*Records for the task:*
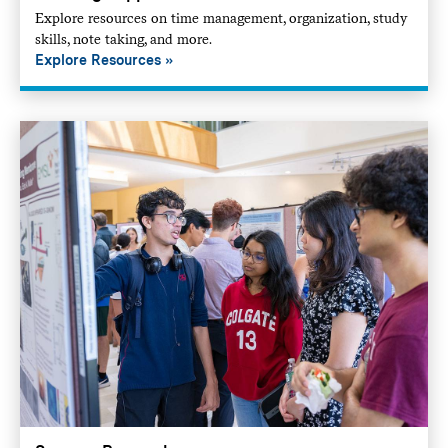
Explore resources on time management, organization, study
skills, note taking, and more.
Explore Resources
* * *
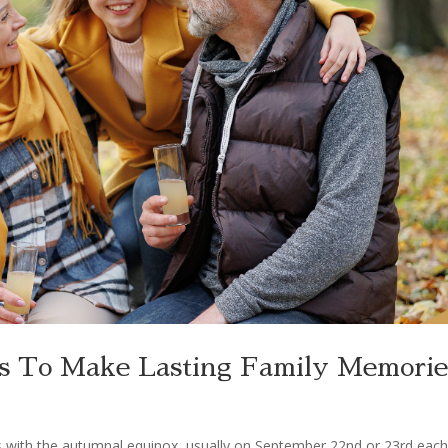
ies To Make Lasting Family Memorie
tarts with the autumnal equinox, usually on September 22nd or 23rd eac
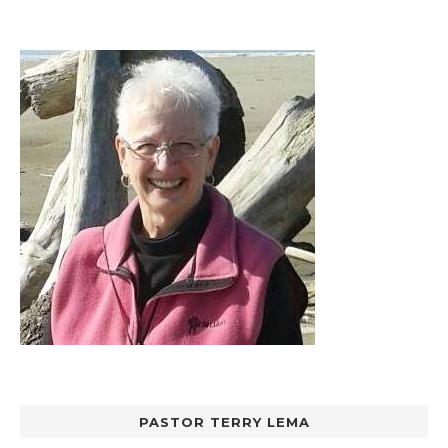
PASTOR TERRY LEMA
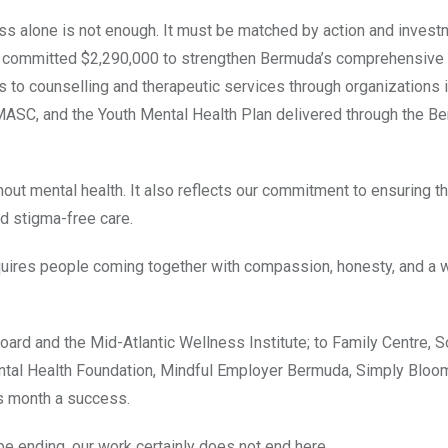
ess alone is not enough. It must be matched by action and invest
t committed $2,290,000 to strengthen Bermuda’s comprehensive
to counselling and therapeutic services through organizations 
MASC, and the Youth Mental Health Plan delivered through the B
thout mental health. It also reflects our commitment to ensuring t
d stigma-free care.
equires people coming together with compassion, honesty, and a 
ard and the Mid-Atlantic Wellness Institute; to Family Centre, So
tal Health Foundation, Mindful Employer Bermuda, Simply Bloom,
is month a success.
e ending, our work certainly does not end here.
--
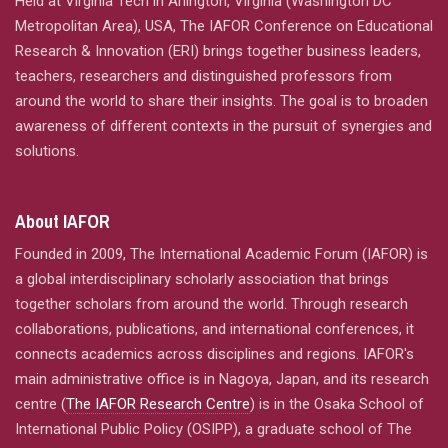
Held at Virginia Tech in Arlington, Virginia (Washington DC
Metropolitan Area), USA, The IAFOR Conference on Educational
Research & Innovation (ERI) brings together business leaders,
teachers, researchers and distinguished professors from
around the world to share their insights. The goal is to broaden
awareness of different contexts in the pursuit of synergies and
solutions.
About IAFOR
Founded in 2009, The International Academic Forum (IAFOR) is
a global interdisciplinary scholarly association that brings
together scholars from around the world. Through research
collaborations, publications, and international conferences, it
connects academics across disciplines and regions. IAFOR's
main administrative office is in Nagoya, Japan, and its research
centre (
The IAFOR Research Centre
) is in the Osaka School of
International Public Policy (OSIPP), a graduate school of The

*Task requirements:*
Looking at the records above, return exactly the lines from the line with "t committed $2,290,000" to the line with "d stigma-free care.", both ends included.

*Reply to the task:*
t committed $2,290,000 to strengthen Bermuda’s comprehensive
to counselling and therapeutic services through organizations 
MASC, and the Youth Mental Health Plan delivered through the B
thout mental health. It also reflects our commitment to ensuring t
d stigma-free care.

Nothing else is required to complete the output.